I am trying to get a confidence interval for my response in a poisson regression model. Here is my data:

X <- c(1,0,2,0,3,1,0,1,2,0)
Y <- c(16,9,17,12,22,13,8,15,19,11)

What I've done so far: (i) read my data (ii) fit a Y by poisson regression with X as a covariate

model <- glm(Y ~ X, family = "poisson", data = mydata)

(iii) use predict()

predict(model,newdata=data.frame(X=4),se.fit=TRUE,interval="confidence",level=0.95, type = "response")
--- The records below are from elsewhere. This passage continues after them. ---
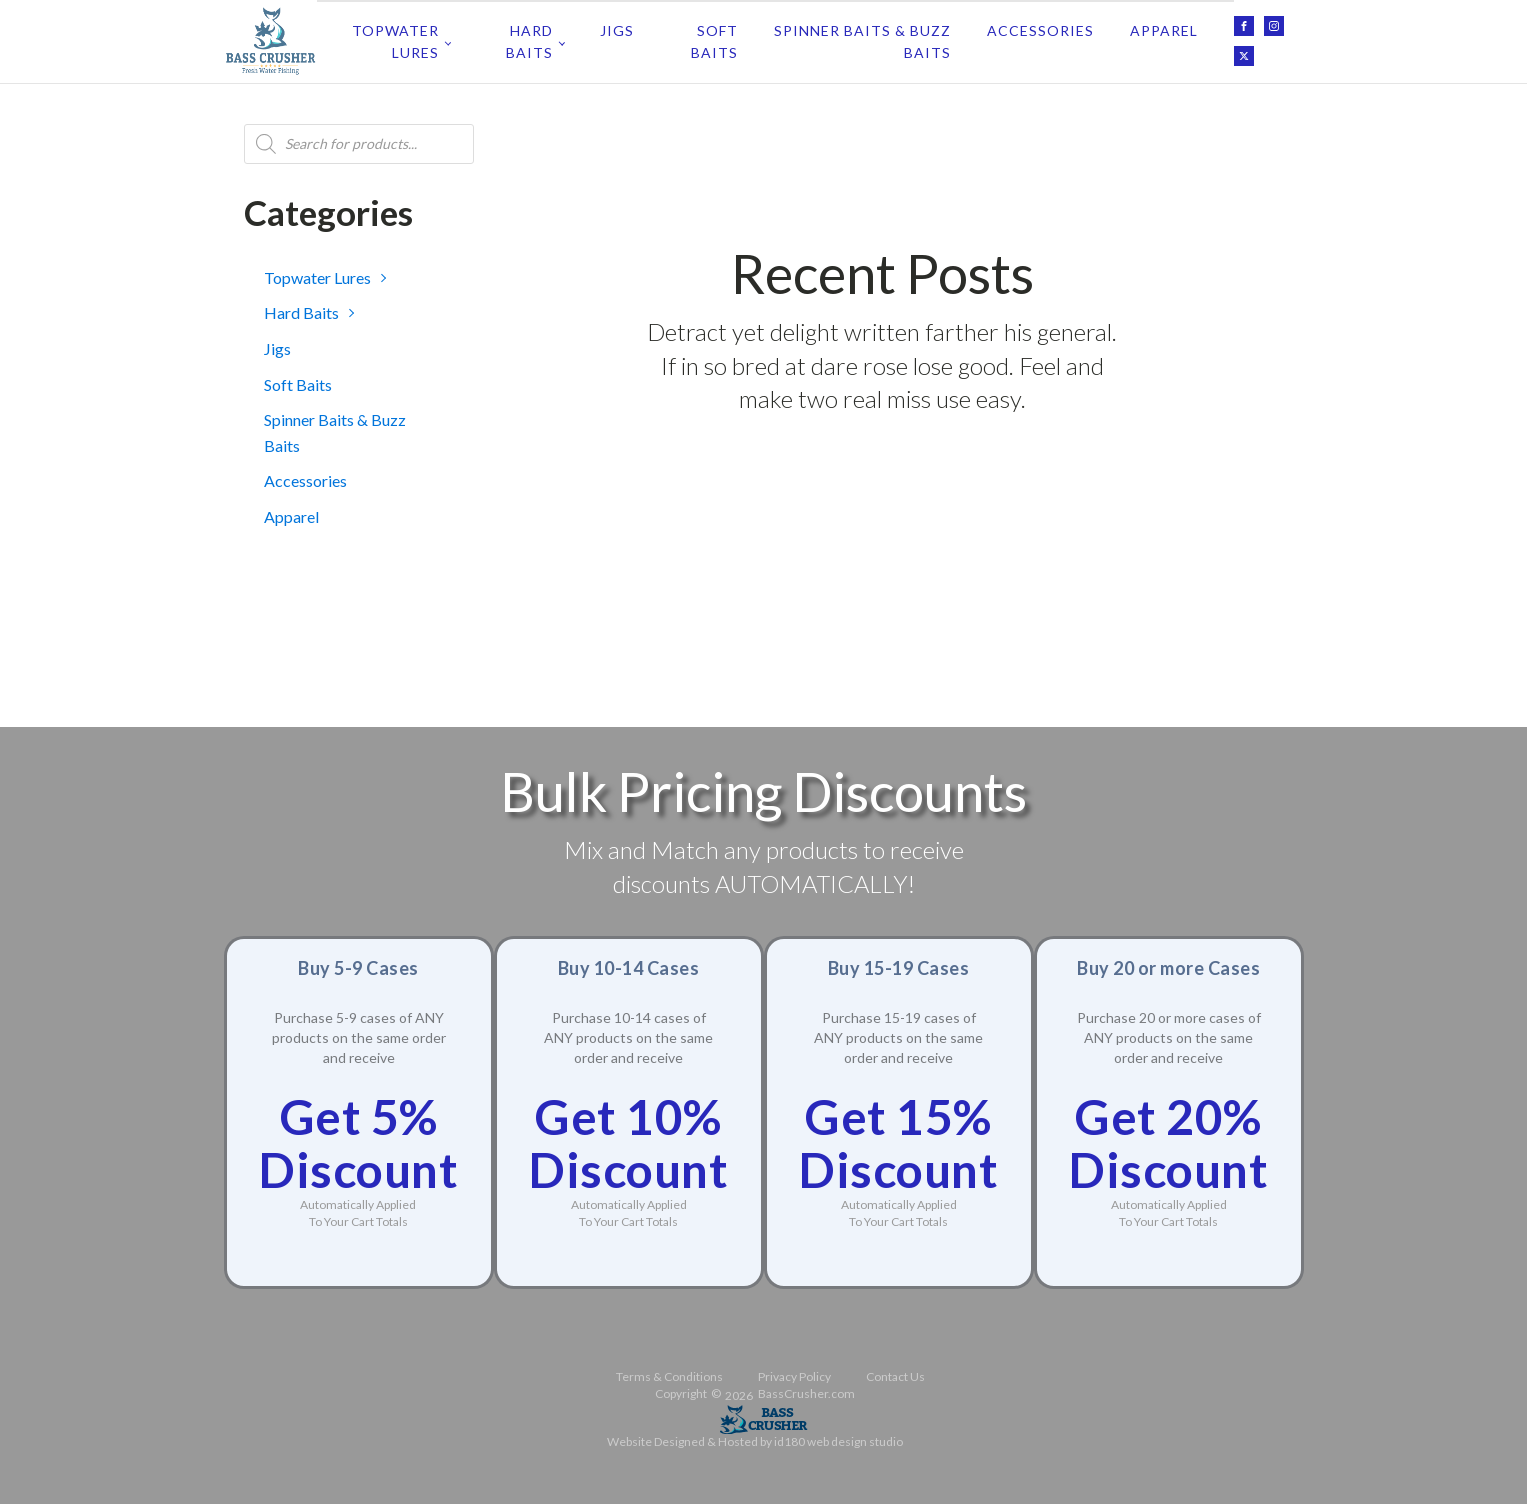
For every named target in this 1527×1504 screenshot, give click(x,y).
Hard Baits (529, 41)
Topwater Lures (395, 41)
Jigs (617, 30)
I was expecting to get "fit, lwr, upr" for my response but I got the following instead:

$fit
       1 
30.21439 

$se.fit
       1 
6.984273 

$residual.scale
[1] 1

Could anyone offer some suggestions? I am new to R and struggling with this problem for a long time. Thank you very much.

PPG
  • 13
  • 3
  • This link may solve your problem http://www.sthda.com/english/articles/40-regression-analysis/166-predict-in-r-model-predictions-and-confidence-intervals – Ravi Saroch Mar 18 '21 at 06:22
  • Does this answer your question? [How does predict.lm() compute confidence interval and prediction interval?](https://stackoverflow.com/questions/38109501/how-does-predict-lm-compute-confidence-interval-and-prediction-interval) – Ravi Saroch Mar 18 '21 at 06:24
  • You should not be asking statistical methods questions here. Instead post to stats.stackexchange.com after first searching to see if it’s been answered there. – IRTFM Mar 18 '21 at 06:25

1 Answers1

2

First, the function predict() that you are using is the method predict.glm(). If you look at its help file, it does not even have arguments 'interval' or 'level'. It doesn't flag them as erroneous because predict.glm() has the (in)famous ... argument, that absorbs all 'extra' arguments. You can write confidence=34.2 and interval="woohoo" and it still gives the same answer. It only produces the estimate and the standard error.

Second, one COULD then take the fit +/- 2*se to get an approximate 95 percent confidence interval. However, without getting into the weeds of confidence intervals, pivotal statistics, non-normality in the response scale, etc., this doesn't give very satisfying intervals because, for instance, they often include impossible negative values.

So, I think a better approach is to form an interval in the link scale, then transform it (this is still an approximation, but probably better):

X <- c(1,0,2,0,3,1,0,1,2,0)
Y <- c(16,9,17,12,22,13,8,15,19,11)
model <- glm(Y ~ X, family = "poisson")
tmp <- predict(model, newdata=data.frame(X=4),se.fit=TRUE, type = "link")
exp(tmp$fit - 2*tmp$se.fit)
       1 
19.02976
exp(tmp$fit + 2*tmp$se.fit)
   1 
47.97273 
user11599
  • 326
  • 1
  • 5